All of the above examples (and more) took time, a lot of time—time that some might argue wasn’t really necessary. Nevertheless I did it, the reading and cross referencing, all the charts, figures and calculations, and had some of it double-checked by my former college roommate, who majored in physics and minored in astronomy, and is now a math professor.


Mria Helping Research Metro Park

Would the reader know if I made it all up? If I remained orderly and consistent, but sort of played a little fast and loose with the rate of travel and distances, and ignored the relatively minor time dilation? Probably not. Would they have cared? Maybe not. After all, I don’t write what might be termed hard science fiction. Nevertheless, I owe it to the reader, to get as much right as I reasonably can. Even the little things, because I believe they add up, giving my novels, such as Thunder Wells, depth, authenticity, and consistency.

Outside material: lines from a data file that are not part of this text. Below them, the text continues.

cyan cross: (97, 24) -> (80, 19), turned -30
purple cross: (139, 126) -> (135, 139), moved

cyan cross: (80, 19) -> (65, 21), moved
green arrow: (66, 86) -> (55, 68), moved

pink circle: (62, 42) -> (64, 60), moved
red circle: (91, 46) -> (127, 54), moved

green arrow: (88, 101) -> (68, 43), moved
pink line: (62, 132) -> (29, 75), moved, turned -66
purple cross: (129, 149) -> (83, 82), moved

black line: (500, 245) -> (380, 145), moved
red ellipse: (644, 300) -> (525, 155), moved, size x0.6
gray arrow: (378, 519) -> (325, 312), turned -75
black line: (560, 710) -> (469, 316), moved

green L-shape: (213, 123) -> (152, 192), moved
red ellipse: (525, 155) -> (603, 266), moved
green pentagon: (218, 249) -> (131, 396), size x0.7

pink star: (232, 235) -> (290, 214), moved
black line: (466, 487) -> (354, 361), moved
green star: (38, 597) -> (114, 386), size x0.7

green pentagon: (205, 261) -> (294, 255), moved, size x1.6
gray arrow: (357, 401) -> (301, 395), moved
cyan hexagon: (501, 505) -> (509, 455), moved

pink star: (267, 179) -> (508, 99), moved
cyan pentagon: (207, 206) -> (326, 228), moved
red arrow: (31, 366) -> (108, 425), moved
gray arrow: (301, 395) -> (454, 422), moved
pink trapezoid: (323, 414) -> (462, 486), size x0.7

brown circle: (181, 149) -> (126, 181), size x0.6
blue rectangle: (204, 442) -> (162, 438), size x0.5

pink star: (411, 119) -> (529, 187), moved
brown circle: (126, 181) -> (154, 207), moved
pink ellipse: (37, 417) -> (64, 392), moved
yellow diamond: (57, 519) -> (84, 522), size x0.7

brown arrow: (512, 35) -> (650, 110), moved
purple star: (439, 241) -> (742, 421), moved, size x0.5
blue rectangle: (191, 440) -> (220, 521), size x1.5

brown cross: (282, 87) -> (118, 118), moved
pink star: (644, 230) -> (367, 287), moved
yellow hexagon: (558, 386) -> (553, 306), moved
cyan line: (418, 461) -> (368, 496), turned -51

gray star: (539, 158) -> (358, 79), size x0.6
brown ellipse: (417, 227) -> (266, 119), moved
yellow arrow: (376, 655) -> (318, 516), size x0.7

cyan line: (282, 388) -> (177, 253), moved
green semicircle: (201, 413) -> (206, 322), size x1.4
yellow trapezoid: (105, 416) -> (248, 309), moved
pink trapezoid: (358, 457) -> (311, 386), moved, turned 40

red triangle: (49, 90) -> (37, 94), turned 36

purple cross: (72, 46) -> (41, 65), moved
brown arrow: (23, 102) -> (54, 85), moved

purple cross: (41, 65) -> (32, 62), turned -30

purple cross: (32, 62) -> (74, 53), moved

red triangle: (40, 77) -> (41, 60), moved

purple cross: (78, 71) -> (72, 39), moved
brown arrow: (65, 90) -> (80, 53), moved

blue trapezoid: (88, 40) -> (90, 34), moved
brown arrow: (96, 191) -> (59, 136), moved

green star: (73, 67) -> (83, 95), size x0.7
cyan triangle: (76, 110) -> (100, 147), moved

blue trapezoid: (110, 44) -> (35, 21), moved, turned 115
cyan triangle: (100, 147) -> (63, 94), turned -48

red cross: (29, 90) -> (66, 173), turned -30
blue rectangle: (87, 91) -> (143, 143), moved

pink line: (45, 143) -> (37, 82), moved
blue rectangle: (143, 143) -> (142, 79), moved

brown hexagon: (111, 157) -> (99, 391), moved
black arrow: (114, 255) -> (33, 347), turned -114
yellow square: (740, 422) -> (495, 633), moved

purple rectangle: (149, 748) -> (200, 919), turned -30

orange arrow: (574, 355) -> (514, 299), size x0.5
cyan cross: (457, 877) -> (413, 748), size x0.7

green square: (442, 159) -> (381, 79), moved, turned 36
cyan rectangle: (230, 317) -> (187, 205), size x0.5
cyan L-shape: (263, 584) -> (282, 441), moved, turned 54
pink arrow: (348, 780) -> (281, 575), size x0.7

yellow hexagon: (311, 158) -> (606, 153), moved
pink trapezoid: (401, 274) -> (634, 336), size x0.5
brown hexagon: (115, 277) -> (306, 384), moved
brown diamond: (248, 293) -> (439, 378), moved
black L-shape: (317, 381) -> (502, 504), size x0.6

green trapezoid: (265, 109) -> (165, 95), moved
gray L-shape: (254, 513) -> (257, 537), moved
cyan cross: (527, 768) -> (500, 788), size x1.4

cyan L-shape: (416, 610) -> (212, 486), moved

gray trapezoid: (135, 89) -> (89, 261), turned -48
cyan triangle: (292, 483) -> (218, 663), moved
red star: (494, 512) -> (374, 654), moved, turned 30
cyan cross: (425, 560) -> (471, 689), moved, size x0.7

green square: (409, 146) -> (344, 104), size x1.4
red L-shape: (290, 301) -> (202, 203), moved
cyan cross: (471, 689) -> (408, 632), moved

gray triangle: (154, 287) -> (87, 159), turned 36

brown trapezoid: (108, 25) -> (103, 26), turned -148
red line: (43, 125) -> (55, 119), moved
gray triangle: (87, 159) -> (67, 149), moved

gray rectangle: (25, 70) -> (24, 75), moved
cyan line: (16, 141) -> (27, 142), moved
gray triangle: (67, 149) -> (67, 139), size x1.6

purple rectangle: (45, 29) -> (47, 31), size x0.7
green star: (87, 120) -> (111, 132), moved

Readers willing to invest time and money on my novels? I owe them at least that much.



Terry W. Ervin II ©2016

Terry W. Ervin II is an English teacher who enjoys writing fantasy and science fiction. Beyond his new release, Thunder Wells, his Crax War Chronicles (science fiction) includes Relic Tech and Relic Hunted, and his First Civilization’s Legacy Series (fantasy) includes Flank Hawk, Blood Sword and Soul Forge. His short story collection, Genre Shotgun, contains all of his stories previously published in magazines, ezines and anthologies.

When Terry isn’t writing or enjoying time with his wife and daughters, he can be found in his basement raising turtles.